» Task to complete
Write out all the data below exactly.

Data excerpts below:

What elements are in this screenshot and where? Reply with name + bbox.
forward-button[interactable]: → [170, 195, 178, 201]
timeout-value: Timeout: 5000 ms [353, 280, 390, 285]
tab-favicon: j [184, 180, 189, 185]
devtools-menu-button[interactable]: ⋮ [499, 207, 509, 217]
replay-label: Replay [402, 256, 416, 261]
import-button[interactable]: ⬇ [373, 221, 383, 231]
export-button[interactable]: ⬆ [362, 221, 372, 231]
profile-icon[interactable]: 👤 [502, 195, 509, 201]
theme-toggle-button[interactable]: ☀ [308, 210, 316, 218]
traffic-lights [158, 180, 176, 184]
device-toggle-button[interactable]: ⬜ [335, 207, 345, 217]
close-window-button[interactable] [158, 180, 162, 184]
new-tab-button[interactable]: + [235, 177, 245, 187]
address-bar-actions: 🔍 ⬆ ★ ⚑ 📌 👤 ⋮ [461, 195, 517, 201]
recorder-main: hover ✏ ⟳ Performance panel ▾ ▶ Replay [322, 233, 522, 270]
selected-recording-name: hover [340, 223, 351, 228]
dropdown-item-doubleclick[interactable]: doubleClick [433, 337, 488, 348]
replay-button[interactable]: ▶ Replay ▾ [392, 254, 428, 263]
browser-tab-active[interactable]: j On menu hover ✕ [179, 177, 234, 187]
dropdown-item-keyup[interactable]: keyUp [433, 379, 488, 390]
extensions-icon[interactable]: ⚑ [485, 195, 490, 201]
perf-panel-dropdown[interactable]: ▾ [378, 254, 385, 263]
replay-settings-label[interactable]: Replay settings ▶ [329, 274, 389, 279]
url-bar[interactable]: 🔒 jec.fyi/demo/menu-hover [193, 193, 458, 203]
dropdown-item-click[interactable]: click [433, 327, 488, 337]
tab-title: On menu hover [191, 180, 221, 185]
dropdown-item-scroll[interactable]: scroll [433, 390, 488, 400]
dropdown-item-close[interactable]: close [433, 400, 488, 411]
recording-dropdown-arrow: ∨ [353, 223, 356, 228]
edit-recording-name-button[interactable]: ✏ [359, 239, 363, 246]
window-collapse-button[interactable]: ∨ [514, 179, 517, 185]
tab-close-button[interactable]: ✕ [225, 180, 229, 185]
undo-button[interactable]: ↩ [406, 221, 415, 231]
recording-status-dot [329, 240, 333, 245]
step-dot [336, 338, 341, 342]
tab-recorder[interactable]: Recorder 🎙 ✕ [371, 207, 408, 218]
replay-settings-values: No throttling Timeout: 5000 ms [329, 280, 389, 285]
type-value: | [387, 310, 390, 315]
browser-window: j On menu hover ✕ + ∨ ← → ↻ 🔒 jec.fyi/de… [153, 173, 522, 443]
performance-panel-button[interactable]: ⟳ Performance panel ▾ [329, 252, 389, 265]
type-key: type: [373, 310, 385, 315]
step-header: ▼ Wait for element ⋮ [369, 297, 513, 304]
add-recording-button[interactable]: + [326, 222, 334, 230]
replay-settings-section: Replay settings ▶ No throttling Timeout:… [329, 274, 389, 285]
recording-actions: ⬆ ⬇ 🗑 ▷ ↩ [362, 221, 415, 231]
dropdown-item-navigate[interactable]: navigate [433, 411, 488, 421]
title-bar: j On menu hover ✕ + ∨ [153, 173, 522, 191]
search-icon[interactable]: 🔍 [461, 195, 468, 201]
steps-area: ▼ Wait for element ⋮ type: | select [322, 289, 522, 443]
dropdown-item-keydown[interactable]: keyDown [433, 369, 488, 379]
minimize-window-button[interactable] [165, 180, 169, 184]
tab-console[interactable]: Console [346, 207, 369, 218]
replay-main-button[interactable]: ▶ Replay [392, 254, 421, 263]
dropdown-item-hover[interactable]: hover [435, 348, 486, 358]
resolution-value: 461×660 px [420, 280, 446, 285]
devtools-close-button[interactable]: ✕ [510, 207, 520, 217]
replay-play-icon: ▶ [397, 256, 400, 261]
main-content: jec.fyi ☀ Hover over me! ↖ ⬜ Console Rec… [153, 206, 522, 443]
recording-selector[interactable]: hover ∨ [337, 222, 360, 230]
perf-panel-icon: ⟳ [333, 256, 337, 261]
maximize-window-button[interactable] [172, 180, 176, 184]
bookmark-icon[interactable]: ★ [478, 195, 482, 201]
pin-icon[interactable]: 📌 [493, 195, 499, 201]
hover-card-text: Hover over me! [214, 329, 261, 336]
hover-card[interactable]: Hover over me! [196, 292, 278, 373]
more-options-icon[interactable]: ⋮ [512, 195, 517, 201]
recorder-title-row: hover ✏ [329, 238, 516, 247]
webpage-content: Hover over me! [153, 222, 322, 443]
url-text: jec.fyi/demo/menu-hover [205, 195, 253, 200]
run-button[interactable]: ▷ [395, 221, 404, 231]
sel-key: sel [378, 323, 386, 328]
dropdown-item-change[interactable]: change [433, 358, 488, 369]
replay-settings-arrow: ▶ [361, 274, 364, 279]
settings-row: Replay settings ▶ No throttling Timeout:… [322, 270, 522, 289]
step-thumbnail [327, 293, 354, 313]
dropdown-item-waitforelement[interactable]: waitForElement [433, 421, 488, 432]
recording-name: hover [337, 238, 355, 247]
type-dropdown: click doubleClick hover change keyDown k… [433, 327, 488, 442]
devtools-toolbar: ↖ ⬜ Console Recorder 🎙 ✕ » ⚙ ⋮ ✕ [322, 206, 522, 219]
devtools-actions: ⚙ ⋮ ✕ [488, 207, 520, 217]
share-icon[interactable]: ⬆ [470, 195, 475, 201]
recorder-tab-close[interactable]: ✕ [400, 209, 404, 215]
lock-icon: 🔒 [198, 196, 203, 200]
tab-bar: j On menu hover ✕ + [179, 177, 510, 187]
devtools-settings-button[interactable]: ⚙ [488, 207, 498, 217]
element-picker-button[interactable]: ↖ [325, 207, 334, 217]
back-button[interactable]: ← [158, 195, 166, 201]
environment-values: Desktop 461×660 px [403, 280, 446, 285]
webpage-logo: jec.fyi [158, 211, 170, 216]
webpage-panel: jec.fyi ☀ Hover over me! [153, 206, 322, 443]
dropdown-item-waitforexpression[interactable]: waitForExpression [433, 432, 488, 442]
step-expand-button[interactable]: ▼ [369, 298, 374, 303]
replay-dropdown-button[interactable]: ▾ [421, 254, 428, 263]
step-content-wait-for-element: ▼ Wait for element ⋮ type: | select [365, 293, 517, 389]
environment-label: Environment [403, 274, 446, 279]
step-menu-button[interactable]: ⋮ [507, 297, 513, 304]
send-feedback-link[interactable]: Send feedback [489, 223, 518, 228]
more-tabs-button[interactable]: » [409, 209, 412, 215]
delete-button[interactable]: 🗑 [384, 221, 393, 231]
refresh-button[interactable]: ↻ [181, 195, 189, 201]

End of Data excerpts.

» Reply
What elements are in this screenshot and where? Reply with name + bbox.
forward-button[interactable]: → [170, 195, 178, 201]
timeout-value: Timeout: 5000 ms [353, 280, 390, 285]
tab-favicon: j [184, 180, 189, 185]
devtools-menu-button[interactable]: ⋮ [499, 207, 509, 217]
replay-label: Replay [402, 256, 416, 261]
import-button[interactable]: ⬇ [373, 221, 383, 231]
export-button[interactable]: ⬆ [362, 221, 372, 231]
profile-icon[interactable]: 👤 [502, 195, 509, 201]
theme-toggle-button[interactable]: ☀ [308, 210, 316, 218]
traffic-lights [158, 180, 176, 184]
device-toggle-button[interactable]: ⬜ [335, 207, 345, 217]
close-window-button[interactable] [158, 180, 162, 184]
new-tab-button[interactable]: + [235, 177, 245, 187]
address-bar-actions: 🔍 ⬆ ★ ⚑ 📌 👤 ⋮ [461, 195, 517, 201]
recorder-main: hover ✏ ⟳ Performance panel ▾ ▶ Replay [322, 233, 522, 270]
selected-recording-name: hover [340, 223, 351, 228]
dropdown-item-doubleclick[interactable]: doubleClick [433, 337, 488, 348]
replay-button[interactable]: ▶ Replay ▾ [392, 254, 428, 263]
browser-tab-active[interactable]: j On menu hover ✕ [179, 177, 234, 187]
dropdown-item-keyup[interactable]: keyUp [433, 379, 488, 390]
extensions-icon[interactable]: ⚑ [485, 195, 490, 201]
perf-panel-dropdown[interactable]: ▾ [378, 254, 385, 263]
replay-settings-label[interactable]: Replay settings ▶ [329, 274, 389, 279]
url-bar[interactable]: 🔒 jec.fyi/demo/menu-hover [193, 193, 458, 203]
dropdown-item-click[interactable]: click [433, 327, 488, 337]
tab-title: On menu hover [191, 180, 221, 185]
dropdown-item-scroll[interactable]: scroll [433, 390, 488, 400]
dropdown-item-close[interactable]: close [433, 400, 488, 411]
recording-dropdown-arrow: ∨ [353, 223, 356, 228]
edit-recording-name-button[interactable]: ✏ [359, 239, 363, 246]
window-collapse-button[interactable]: ∨ [514, 179, 517, 185]
tab-close-button[interactable]: ✕ [225, 180, 229, 185]
undo-button[interactable]: ↩ [406, 221, 415, 231]
recording-status-dot [329, 240, 333, 245]
step-dot [336, 338, 341, 342]
tab-recorder[interactable]: Recorder 🎙 ✕ [371, 207, 408, 218]
replay-settings-values: No throttling Timeout: 5000 ms [329, 280, 389, 285]
type-value: | [387, 310, 390, 315]
browser-window: j On menu hover ✕ + ∨ ← → ↻ 🔒 jec.fyi/de… [153, 173, 522, 443]
performance-panel-button[interactable]: ⟳ Performance panel ▾ [329, 252, 389, 265]
type-key: type: [373, 310, 385, 315]
step-header: ▼ Wait for element ⋮ [369, 297, 513, 304]
add-recording-button[interactable]: + [326, 222, 334, 230]
replay-settings-section: Replay settings ▶ No throttling Timeout:… [329, 274, 389, 285]
recording-actions: ⬆ ⬇ 🗑 ▷ ↩ [362, 221, 415, 231]
dropdown-item-navigate[interactable]: navigate [433, 411, 488, 421]
title-bar: j On menu hover ✕ + ∨ [153, 173, 522, 191]
search-icon[interactable]: 🔍 [461, 195, 468, 201]
steps-area: ▼ Wait for element ⋮ type: | select [322, 289, 522, 443]
dropdown-item-keydown[interactable]: keyDown [433, 369, 488, 379]
minimize-window-button[interactable] [165, 180, 169, 184]
tab-console[interactable]: Console [346, 207, 369, 218]
replay-main-button[interactable]: ▶ Replay [392, 254, 421, 263]
dropdown-item-hover[interactable]: hover [435, 348, 486, 358]
resolution-value: 461×660 px [420, 280, 446, 285]
devtools-close-button[interactable]: ✕ [510, 207, 520, 217]
replay-play-icon: ▶ [397, 256, 400, 261]
main-content: jec.fyi ☀ Hover over me! ↖ ⬜ Console Rec… [153, 206, 522, 443]
recording-selector[interactable]: hover ∨ [337, 222, 360, 230]
perf-panel-icon: ⟳ [333, 256, 337, 261]
maximize-window-button[interactable] [172, 180, 176, 184]
bookmark-icon[interactable]: ★ [478, 195, 482, 201]
pin-icon[interactable]: 📌 [493, 195, 499, 201]
hover-card-text: Hover over me! [214, 329, 261, 336]
hover-card[interactable]: Hover over me! [196, 292, 278, 373]
more-options-icon[interactable]: ⋮ [512, 195, 517, 201]
recorder-title-row: hover ✏ [329, 238, 516, 247]
webpage-content: Hover over me! [153, 222, 322, 443]
url-text: jec.fyi/demo/menu-hover [205, 195, 253, 200]
run-button[interactable]: ▷ [395, 221, 404, 231]
sel-key: sel [378, 323, 386, 328]
dropdown-item-change[interactable]: change [433, 358, 488, 369]
replay-settings-arrow: ▶ [361, 274, 364, 279]
settings-row: Replay settings ▶ No throttling Timeout:… [322, 270, 522, 289]
step-thumbnail [327, 293, 354, 313]
dropdown-item-waitforelement[interactable]: waitForElement [433, 421, 488, 432]
recording-name: hover [337, 238, 355, 247]
type-dropdown: click doubleClick hover change keyDown k… [433, 327, 488, 442]
devtools-toolbar: ↖ ⬜ Console Recorder 🎙 ✕ » ⚙ ⋮ ✕ [322, 206, 522, 219]
devtools-actions: ⚙ ⋮ ✕ [488, 207, 520, 217]
share-icon[interactable]: ⬆ [470, 195, 475, 201]
recorder-tab-close[interactable]: ✕ [400, 209, 404, 215]
lock-icon: 🔒 [198, 196, 203, 200]
tab-bar: j On menu hover ✕ + [179, 177, 510, 187]
devtools-settings-button[interactable]: ⚙ [488, 207, 498, 217]
element-picker-button[interactable]: ↖ [325, 207, 334, 217]
back-button[interactable]: ← [158, 195, 166, 201]
environment-values: Desktop 461×660 px [403, 280, 446, 285]
webpage-logo: jec.fyi [158, 211, 170, 216]
webpage-panel: jec.fyi ☀ Hover over me! [153, 206, 322, 443]
dropdown-item-waitforexpression[interactable]: waitForExpression [433, 432, 488, 442]
step-expand-button[interactable]: ▼ [369, 298, 374, 303]
replay-dropdown-button[interactable]: ▾ [421, 254, 428, 263]
step-content-wait-for-element: ▼ Wait for element ⋮ type: | select [365, 293, 517, 389]
environment-label: Environment [403, 274, 446, 279]
step-menu-button[interactable]: ⋮ [507, 297, 513, 304]
send-feedback-link[interactable]: Send feedback [489, 223, 518, 228]
more-tabs-button[interactable]: » [409, 209, 412, 215]
delete-button[interactable]: 🗑 [384, 221, 393, 231]
refresh-button[interactable]: ↻ [181, 195, 189, 201]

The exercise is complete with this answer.